Assignment - The output must match the lines from the first line of the listing below through the line holding "licet in comentariis" exactly and must contain no pictures.

Provided entries -
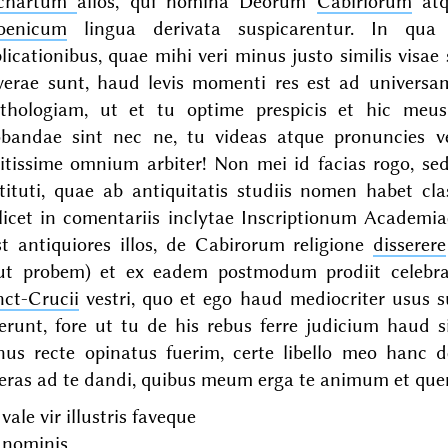
chartum
alios, qui nomina Deorum
Cabiriorum
atq
oenicum
lingua derivata suspicarentur. In qua 
licationibus, quae mihi veri minus justo similis visae
 verae sunt, haud levis momenti res est ad universam
thologiam, ut et tu optime prespicis et hic meus l
obandae sint nec ne, tu videas atque pronuncies v
itissime omnium arbiter! Non mei id facias rogo, sed 
tituti, quae ab antiquitatis studiis nomen habet cl
licet in comentariis inclytae Inscriptionum Academiae
st antiquiores illos, de Cabirorum religione
disserere
ut probem) et ex eadem postmodum prodiit celeb
nct-Crucii
vestri, quo et ego haud mediocriter usus 
erunt, fore ut tu de his rebus ferre judicium haud s
nus recte opinatus fuerim, certe libello meo hanc 
teras ad te dandi, quibus meum erga te animum et quem 
 vale vir illustris faveque
 nominis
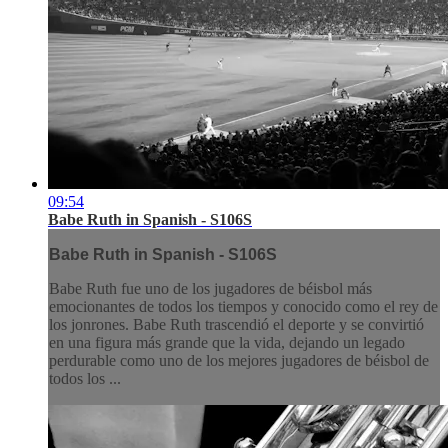
09:54
Babe Ruth in Spanish - S106S
Babe Ruth in Spanish - S106S
Babe Ruth fue uno de los jugadores de béisbol más
emocionantes de todos los tiempos y conocido como el rey de
los jonrones. Babe Ruth trascendió el deporte y se convirtió
en una figura más grande que la vida, dejando un legado
perdurable como uno de los mejores jugadores de béisbol de
todos los ...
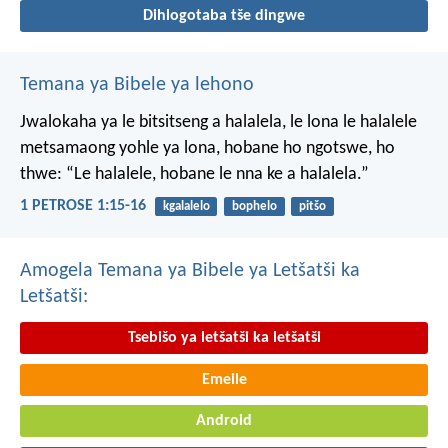
Dihlogotaba tše dingwe
Temana ya Bibele ya lehono
Jwalokaha ya le bitsitseng a halalela, le lona le halalele
metsamaong yohle ya lona,
hobane ho ngotswe, ho
thwe: “Le halalele, hobane le nna ke a halalela.”
1 PETROSE 1:15-16
kgalalelo
bophelo
pitšo
Amogela Temana ya Bibele ya Letšatši ka
Letšatši:
Tsebišo ya letšatši ka letšatši
Emeile
Android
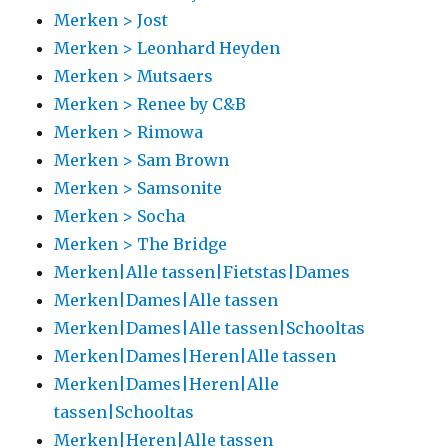
Merken > Jost
Merken > Leonhard Heyden
Merken > Mutsaers
Merken > Renee by C&B
Merken > Rimowa
Merken > Sam Brown
Merken > Samsonite
Merken > Socha
Merken > The Bridge
Merken|Alle tassen|Fietstas|Dames
Merken|Dames|Alle tassen
Merken|Dames|Alle tassen|Schooltas
Merken|Dames|Heren|Alle tassen
Merken|Dames|Heren|Alle
tassen|Schooltas
Merken|Heren|Alle tassen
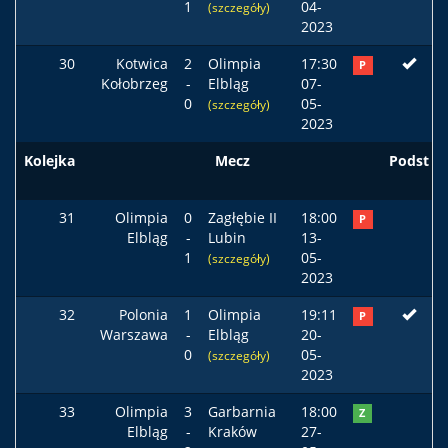
1
04-
(szczegóły)
2023
30
Kotwica
2
Olimpia
17:30
P
Kołobrzeg
-
Elbląg
07-
0
05-
(szczegóły)
2023
Kolejka
Mecz
Podst
31
Olimpia
0
Zagłębie II
18:00
P
Elbląg
-
Lubin
13-
1
05-
(szczegóły)
2023
32
Polonia
1
Olimpia
19:11
P
Warszawa
-
Elbląg
20-
0
05-
(szczegóły)
2023
33
Olimpia
3
Garbarnia
18:00
Z
Elbląg
-
Kraków
27-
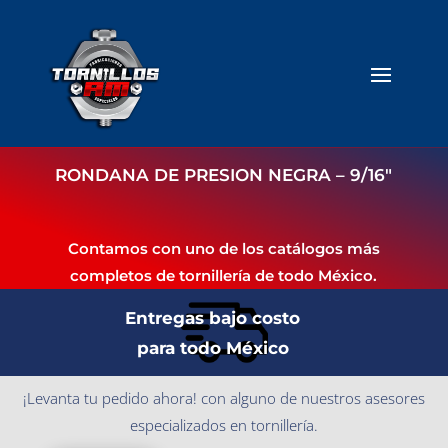
RONDANA DE PRESION NEGRA – 9/16″
Contamos con uno de los catálogos más
completos de tornillería de todo México.
Entregas bajo costo
para todo México
¡Levanta tu pedido ahora! con alguno de nuestros asesores
especializados en tornillería.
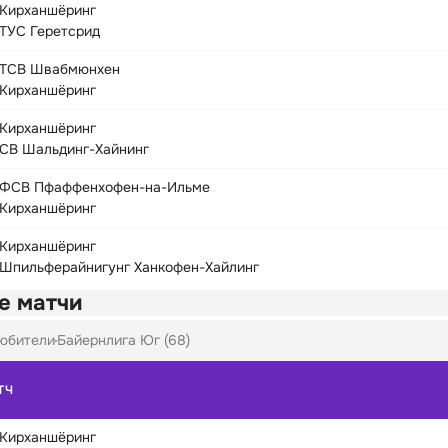
Кирханшёринг
ТУС Геретсрид
ТСВ Швабмюнхен
Кирханшёринг
Кирханшёринг
СВ Шальдинг-Хайнинг
ФСВ Пфаффенхофен-на-Ильме
Кирханшёринг
Кирханшёринг
Шпильферайнигунг Ханкофен-Хайлинг
е матчи
юбители
Байернлига Юг (68)
ТЧ
Кирханшёринг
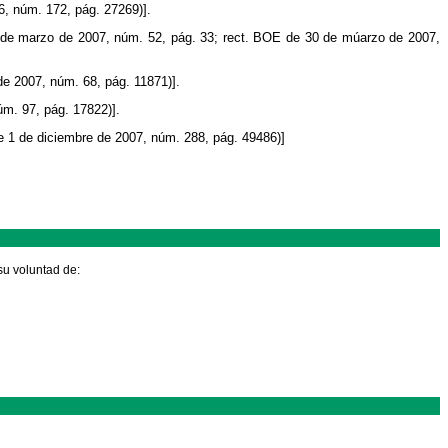
6, núm. 172, pág. 27269)].
1 de marzo de 2007, núm. 52, pág. 33; rect. BOE de 30 de múarzo de 2007,
e 2007, núm. 68, pág. 11871)].
m. 97, pág. 17822)].
 1 de diciembre de 2007, núm. 288, pág. 49486)]
su voluntad de:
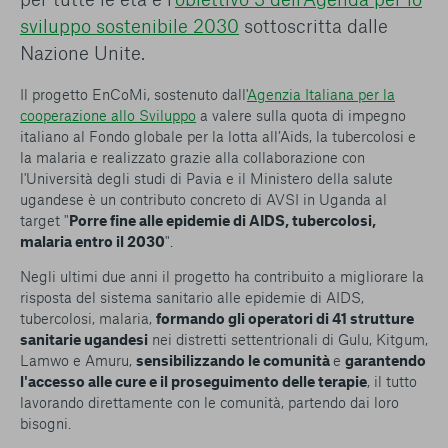
sviluppo sostenibile 2030
sottoscritta dalle
Nazione Unite.
Il progetto EnCoMi, sostenuto dall'
Agenzia Italiana per la
cooperazione allo Sviluppo
a valere sulla quota di impegno
italiano al Fondo globale per la lotta all’Aids, la tubercolosi e
la malaria e realizzato grazie alla collaborazione con
l'Università degli studi di Pavia e il Ministero della salute
ugandese è un contributo concreto di AVSI in Uganda al
target "
Porre fine alle epidemie di AIDS, tubercolosi,
malaria entro il 2030
".
Negli ultimi due anni il progetto ha contribuito a migliorare la
risposta del sistema sanitario alle epidemie di AIDS,
tubercolosi, malaria,
formando gli operatori di 41 strutture
sanitarie ugandesi
nei distretti settentrionali di Gulu, Kitgum,
Lamwo e Amuru,
sensibilizzando le comunità
e
garantendo
l'accesso alle cure e il proseguimento delle terapie
, il tutto
lavorando direttamente con le comunità, partendo dai loro
bisogni.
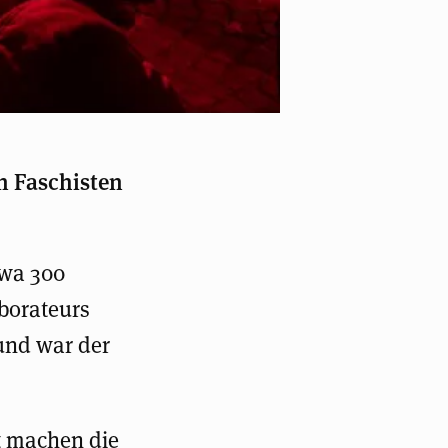
n Faschisten
twa 300
borateurs
und war der
t machen die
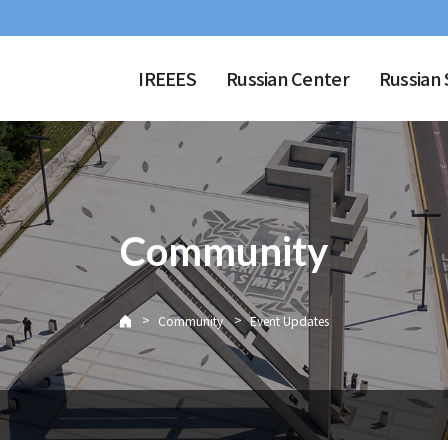
IREEES
Russian Center
Russian 
Community
>
>
Community
Event Updates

Solution to this task -
chartum
alios, qui nomina Deorum
Cabiriorum
atq
oenicum
lingua derivata suspicarentur. In qua 
licationibus, quae mihi veri minus justo similis visae
 verae sunt, haud levis momenti res est ad universam
thologiam, ut et tu optime prespicis et hic meus l
obandae sint nec ne, tu videas atque pronuncies v
itissime omnium arbiter! Non mei id facias rogo, sed 
tituti, quae ab antiquitatis studiis nomen habet cl
licet in comentariis inclytae Inscriptionum Academiae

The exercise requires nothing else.